-- Task item --
Once you have read the data below, set it all down again exactly.

┌─ Information provided

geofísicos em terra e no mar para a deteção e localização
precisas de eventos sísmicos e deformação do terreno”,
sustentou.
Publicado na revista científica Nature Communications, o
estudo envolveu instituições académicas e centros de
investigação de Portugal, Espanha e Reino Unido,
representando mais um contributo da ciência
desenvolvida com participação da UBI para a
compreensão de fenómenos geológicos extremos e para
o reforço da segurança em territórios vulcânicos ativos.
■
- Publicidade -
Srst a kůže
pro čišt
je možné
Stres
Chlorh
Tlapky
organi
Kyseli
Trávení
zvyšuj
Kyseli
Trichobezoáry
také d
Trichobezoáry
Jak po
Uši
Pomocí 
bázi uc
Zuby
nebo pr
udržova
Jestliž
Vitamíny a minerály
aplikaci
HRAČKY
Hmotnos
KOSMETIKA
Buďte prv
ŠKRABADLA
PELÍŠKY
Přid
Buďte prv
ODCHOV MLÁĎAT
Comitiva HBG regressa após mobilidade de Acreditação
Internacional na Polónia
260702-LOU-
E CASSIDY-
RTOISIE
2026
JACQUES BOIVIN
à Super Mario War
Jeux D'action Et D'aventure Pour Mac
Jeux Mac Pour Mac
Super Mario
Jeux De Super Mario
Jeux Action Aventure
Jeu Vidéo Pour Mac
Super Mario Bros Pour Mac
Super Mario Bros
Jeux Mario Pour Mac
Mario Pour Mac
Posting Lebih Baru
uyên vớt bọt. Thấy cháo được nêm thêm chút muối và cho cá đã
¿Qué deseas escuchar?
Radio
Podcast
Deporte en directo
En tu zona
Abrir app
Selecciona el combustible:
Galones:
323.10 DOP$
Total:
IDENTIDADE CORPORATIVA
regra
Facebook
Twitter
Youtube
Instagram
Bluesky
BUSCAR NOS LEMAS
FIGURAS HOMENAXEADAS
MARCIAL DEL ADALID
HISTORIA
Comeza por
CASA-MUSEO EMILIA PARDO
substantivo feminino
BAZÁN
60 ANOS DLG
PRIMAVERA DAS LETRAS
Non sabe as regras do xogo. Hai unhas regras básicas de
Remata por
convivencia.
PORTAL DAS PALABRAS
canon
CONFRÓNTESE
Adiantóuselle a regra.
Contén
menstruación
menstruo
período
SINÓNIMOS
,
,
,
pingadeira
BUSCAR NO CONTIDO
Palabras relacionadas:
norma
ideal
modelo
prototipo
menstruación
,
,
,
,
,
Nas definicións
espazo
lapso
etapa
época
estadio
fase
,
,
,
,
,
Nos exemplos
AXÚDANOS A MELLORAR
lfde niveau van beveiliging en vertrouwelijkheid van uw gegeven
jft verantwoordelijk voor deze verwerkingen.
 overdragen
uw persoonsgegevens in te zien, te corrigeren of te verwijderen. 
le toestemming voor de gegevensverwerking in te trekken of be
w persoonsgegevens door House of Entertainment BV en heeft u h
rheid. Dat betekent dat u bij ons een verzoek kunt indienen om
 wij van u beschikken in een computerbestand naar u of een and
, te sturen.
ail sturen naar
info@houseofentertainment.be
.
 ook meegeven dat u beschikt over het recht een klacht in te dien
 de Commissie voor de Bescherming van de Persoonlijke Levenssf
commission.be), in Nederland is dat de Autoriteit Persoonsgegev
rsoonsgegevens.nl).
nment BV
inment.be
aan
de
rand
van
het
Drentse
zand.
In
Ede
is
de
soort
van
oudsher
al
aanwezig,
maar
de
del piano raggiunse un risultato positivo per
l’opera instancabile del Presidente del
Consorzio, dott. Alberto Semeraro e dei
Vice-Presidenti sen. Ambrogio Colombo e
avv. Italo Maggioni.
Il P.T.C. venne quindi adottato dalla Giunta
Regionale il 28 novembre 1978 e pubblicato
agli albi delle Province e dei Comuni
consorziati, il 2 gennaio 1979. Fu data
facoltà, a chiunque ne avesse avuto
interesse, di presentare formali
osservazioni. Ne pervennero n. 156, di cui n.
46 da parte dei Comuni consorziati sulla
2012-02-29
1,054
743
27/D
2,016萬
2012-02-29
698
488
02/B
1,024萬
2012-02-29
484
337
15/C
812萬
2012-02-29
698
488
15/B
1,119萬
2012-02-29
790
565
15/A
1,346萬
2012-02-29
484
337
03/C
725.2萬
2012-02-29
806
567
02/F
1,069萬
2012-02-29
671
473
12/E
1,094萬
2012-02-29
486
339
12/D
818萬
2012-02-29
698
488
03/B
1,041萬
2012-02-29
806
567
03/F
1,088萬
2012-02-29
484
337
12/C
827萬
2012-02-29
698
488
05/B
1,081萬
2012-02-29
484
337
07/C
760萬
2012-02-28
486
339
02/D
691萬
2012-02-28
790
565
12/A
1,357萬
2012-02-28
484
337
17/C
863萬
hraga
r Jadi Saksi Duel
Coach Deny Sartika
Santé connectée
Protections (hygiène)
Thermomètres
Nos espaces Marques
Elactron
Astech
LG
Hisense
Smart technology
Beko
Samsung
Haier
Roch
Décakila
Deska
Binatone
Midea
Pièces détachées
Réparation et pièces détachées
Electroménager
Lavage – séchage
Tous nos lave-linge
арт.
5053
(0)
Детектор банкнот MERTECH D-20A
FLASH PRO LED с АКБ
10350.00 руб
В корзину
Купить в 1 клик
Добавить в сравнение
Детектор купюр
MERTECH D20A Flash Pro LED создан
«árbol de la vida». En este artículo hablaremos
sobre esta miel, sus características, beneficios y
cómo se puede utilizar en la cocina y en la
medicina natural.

└─

-- Completed exercise --
geofísicos em terra e no mar para a deteção e localização
precisas de eventos sísmicos e deformação do terreno”,
sustentou.
Publicado na revista científica Nature Communications, o
estudo envolveu instituições académicas e centros de
investigação de Portugal, Espanha e Reino Unido,
representando mais um contributo da ciência
desenvolvida com participação da UBI para a
compreensão de fenómenos geológicos extremos e para
o reforço da segurança em territórios vulcânicos ativos.
■
- Publicidade -
Srst a kůže
pro čišt
je možné
Stres
Chlorh
Tlapky
organi
Kyseli
Trávení
zvyšuj
Kyseli
Trichobezoáry
také d
Trichobezoáry
Jak po
Uši
Pomocí 
bázi uc
Zuby
nebo pr
udržova
Jestliž
Vitamíny a minerály
aplikaci
HRAČKY
Hmotnos
KOSMETIKA
Buďte prv
ŠKRABADLA
PELÍŠKY
Přid
Buďte prv
ODCHOV MLÁĎAT
Comitiva HBG regressa após mobilidade de Acreditação
Internacional na Polónia
260702-LOU-
E CASSIDY-
RTOISIE
2026
JACQUES BOIVIN
à Super Mario War
Jeux D'action Et D'aventure Pour Mac
Jeux Mac Pour Mac
Super Mario
Jeux De Super Mario
Jeux Action Aventure
Jeu Vidéo Pour Mac
Super Mario Bros Pour Mac
Super Mario Bros
Jeux Mario Pour Mac
Mario Pour Mac
Posting Lebih Baru
uyên vớt bọt. Thấy cháo được nêm thêm chút muối và cho cá đã
¿Qué deseas escuchar?
Radio
Podcast
Deporte en directo
En tu zona
Abrir app
Selecciona el combustible:
Galones:
323.10 DOP$
Total:
IDENTIDADE CORPORATIVA
regra
Facebook
Twitter
Youtube
Instagram
Bluesky
BUSCAR NOS LEMAS
FIGURAS HOMENAXEADAS
MARCIAL DEL ADALID
HISTORIA
Comeza por
CASA-MUSEO EMILIA PARDO
substantivo feminino
BAZÁN
60 ANOS DLG
PRIMAVERA DAS LETRAS
Non sabe as regras do xogo. Hai unhas regras básicas de
Remata por
convivencia.
PORTAL DAS PALABRAS
canon
CONFRÓNTESE
Adiantóuselle a regra.
Contén
menstruación
menstruo
período
SINÓNIMOS
,
,
,
pingadeira
BUSCAR NO CONTIDO
Palabras relacionadas:
norma
ideal
modelo
prototipo
menstruación
,
,
,
,
,
Nas definicións
espazo
lapso
etapa
época
estadio
fase
,
,
,
,
,
Nos exemplos
AXÚDANOS A MELLORAR
lfde niveau van beveiliging en vertrouwelijkheid van uw gegeven
jft verantwoordelijk voor deze verwerkingen.
 overdragen
uw persoonsgegevens in te zien, te corrigeren of te verwijderen. 
le toestemming voor de gegevensverwerking in te trekken of be
w persoonsgegevens door House of Entertainment BV en heeft u h
rheid. Dat betekent dat u bij ons een verzoek kunt indienen om
 wij van u beschikken in een computerbestand naar u of een and
, te sturen.
ail sturen naar
info@houseofentertainment.be
.
 ook meegeven dat u beschikt over het recht een klacht in te dien
 de Commissie voor de Bescherming van de Persoonlijke Levenssf
commission.be), in Nederland is dat de Autoriteit Persoonsgegev
rsoonsgegevens.nl).
nment BV
inment.be
aan
de
rand
van
het
Drentse
zand.
In
Ede
is
de
soort
van
oudsher
al
aanwezig,
maar
de
del piano raggiunse un risultato positivo per
l’opera instancabile del Presidente del
Consorzio, dott. Alberto Semeraro e dei
Vice-Presidenti sen. Ambrogio Colombo e
avv. Italo Maggioni.
Il P.T.C. venne quindi adottato dalla Giunta
Regionale il 28 novembre 1978 e pubblicato
agli albi delle Province e dei Comuni
consorziati, il 2 gennaio 1979. Fu data
facoltà, a chiunque ne avesse avuto
interesse, di presentare formali
osservazioni. Ne pervennero n. 156, di cui n.
46 da parte dei Comuni consorziati sulla
2012-02-29
1,054
743
27/D
2,016萬
2012-02-29
698
488
02/B
1,024萬
2012-02-29
484
337
15/C
812萬
2012-02-29
698
488
15/B
1,119萬
2012-02-29
790
565
15/A
1,346萬
2012-02-29
484
337
03/C
725.2萬
2012-02-29
806
567
02/F
1,069萬
2012-02-29
671
473
12/E
1,094萬
2012-02-29
486
339
12/D
818萬
2012-02-29
698
488
03/B
1,041萬
2012-02-29
806
567
03/F
1,088萬
2012-02-29
484
337
12/C
827萬
2012-02-29
698
488
05/B
1,081萬
2012-02-29
484
337
07/C
760萬
2012-02-28
486
339
02/D
691萬
2012-02-28
790
565
12/A
1,357萬
2012-02-28
484
337
17/C
863萬
hraga
r Jadi Saksi Duel
Coach Deny Sartika
Santé connectée
Protections (hygiène)
Thermomètres
Nos espaces Marques
Elactron
Astech
LG
Hisense
Smart technology
Beko
Samsung
Haier
Roch
Décakila
Deska
Binatone
Midea
Pièces détachées
Réparation et pièces détachées
Electroménager
Lavage – séchage
Tous nos lave-linge
арт.
5053
(0)
Детектор банкнот MERTECH D-20A
FLASH PRO LED с АКБ
10350.00 руб
В корзину
Купить в 1 клик
Добавить в сравнение
Детектор купюр
MERTECH D20A Flash Pro LED создан
«árbol de la vida». En este artículo hablaremos
sobre esta miel, sus características, beneficios y
cómo se puede utilizar en la cocina y en la
medicina natural.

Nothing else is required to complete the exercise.